Никто из серьезных ученых, конечно, не думает о возможности буквального «возрождения» в наши дни древневосточной, античной или средневековой культуры, что, разумеется, не означает отрицания непреходящего культурного значения каждой из них. В истории все бывает только один раз, и опыт патриархального крестьянина столь же уникален, как и опыт гражданина античного «полиса», средневекового ремесленника или русского интеллигента XIX века. Сохранить и использовать этот опыт в современной культуре можно и необходимо, повторить нельзя. Культурный опыт былых эпох продолжает жить в культуре более позднего времени в совершенно преобразованном виде, а подчас и с совершенно иным смыслом.
Действительной задачей для культуролога является сегодня не отлучение цивилизации от культуры, а поиск, обнаружение ее собственного культурного смысла, заключенного в ней культурного вызова, ее новой культурной «парадигмы». Современная цивилизация, будучи действительно причиной кризиса некоторых элементов старой культуры, порождает одновременно и новые возможности культурного развития, является не угрозой, а гарантом ее дальнейшего существования. В любой национальной культуре следует видеть поэтому не линию обороны против наступающей цивилизации, а скорее тот исходный рубеж, откуда ведется это наступление, далеко еще не закопченное и в наше время. Цивилизация и культура — не противники, а союзники, хотя их союз требует от каждой из них уступок и взаимопонимания. И если мы хотим иметь будущее, то должны стремиться к примирению настоящего с прошлым, к разумному компромиссу между ними.
Но как возможна связь настоящего с прошлым, когда настоящее представляет собой не буквальное повторение прошлого, его простое копирование, а нечто принципиально новое?
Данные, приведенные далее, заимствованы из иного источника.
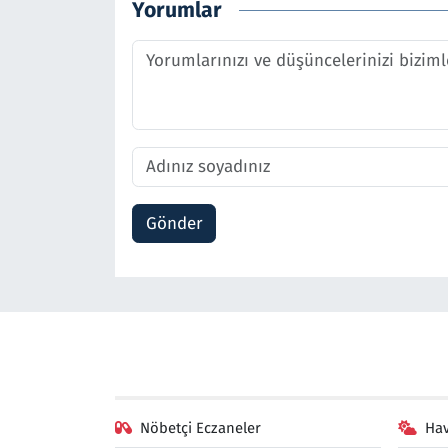
Yorumlar
Gönder
Nöbetçi Eczaneler
Ha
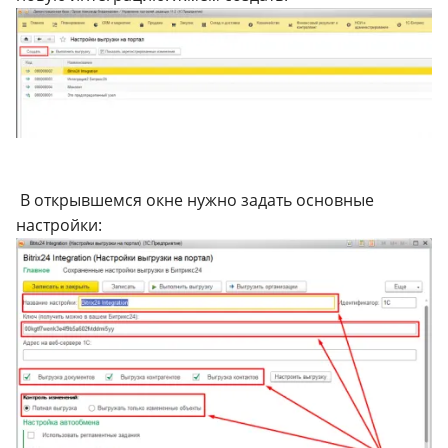
В открывшемся окне нужно задать основные
настройки:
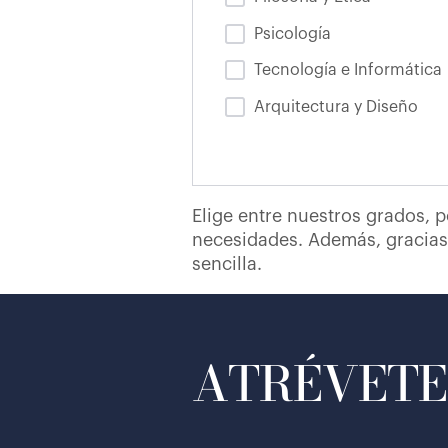
Psicología
Tecnología e Informática
Arquitectura y Diseño
Elige entre nuestros grados, p
necesidades. Además, gracias 
sencilla.
ATRÉVETE 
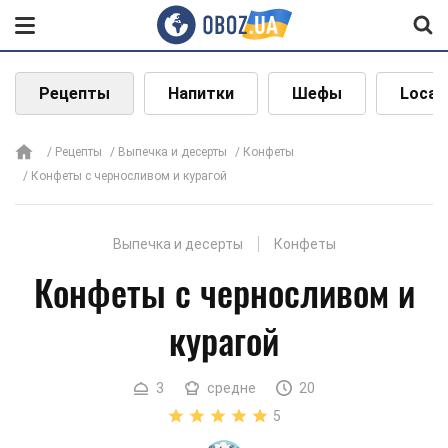
Рецепты
Напитки
Шефы
Local
Рецепты
Выпечка и десерты
Конфеты
Конфеты с черносливом и курагой
Выпечка и десерты
Конфеты
Конфеты с черносливом и
курагой
3
средне
20
5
Как избежать тех крайностей, которые действительно угрожают нам в этой ситуации? Об одной из них, когда настоящее отвергается во имя прошлого, уже говорилось. Другой крайностью, хорошо известной из нашей недавней истории, является тотальное отрицание прошлого, насильственный обрыв традиции, приводящий на практике к варварскому разрушению старой культуры. Кто стоит за этим разрушением, какие силы его вызывают? Можно, конечно, винить во всем тех, кто, разделяя веру в «научно-техническую утопию» и индустриализацию, хотел как можно скорее и любой ценой превратить нашу страну в промышленно развитую державу. Однако, выдвигая такое обвинение, следует все-таки проводить различие между сталинской индустриализацией и современной цивилизацией, между средствами, какими решалась эта задача, и самой задачей.
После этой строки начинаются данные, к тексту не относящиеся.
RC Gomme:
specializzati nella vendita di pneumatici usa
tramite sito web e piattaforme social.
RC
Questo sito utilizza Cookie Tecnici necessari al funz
Для крестьянской России с ее великим народом и великой культурой, утверждают некоторые ревнители старины, нечего было идти но пути индустриально развитых стран Запада. Ей был уготован другой путь, другое будущее, другое историческое предназначение, лежащее не столько в сфере научно-технических, экономических и политических преобразований, сколько в области духа и религиозно-нравственных исканий. Сторонников такой точки зрения очень много. И большинство из них трагедию, постигшую нашу культуру, считают расплатой за уклонение от этого пути, за измену исторической миссии России.
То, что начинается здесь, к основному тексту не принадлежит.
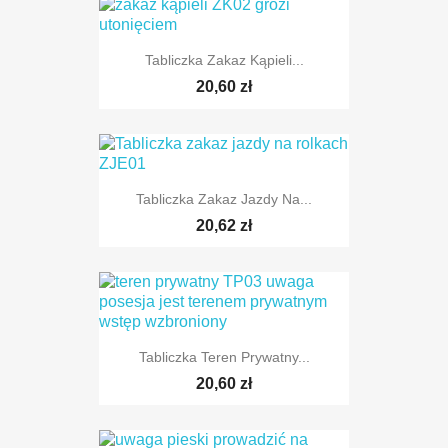
Tabliczka Zakaz Kąpieli...
20,60 zł
Tabliczka Zakaz Jazdy Na...
20,62 zł
Tabliczka Teren Prywatny...
20,60 zł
Здесь противопоставление цивилизации и культуры идет уже по национальному признаку: цивилизация с ее «низменными» материальными интересами, с ее стремлением к вещному богатству и бытовому комфорту, к насыщению человеческой жизни потребительскими благами — это для них, для «обуржуазившихся» народов и стран Европы. Наше же призвание — это культура, духовная полнота жизни, нравственное совершенство личности.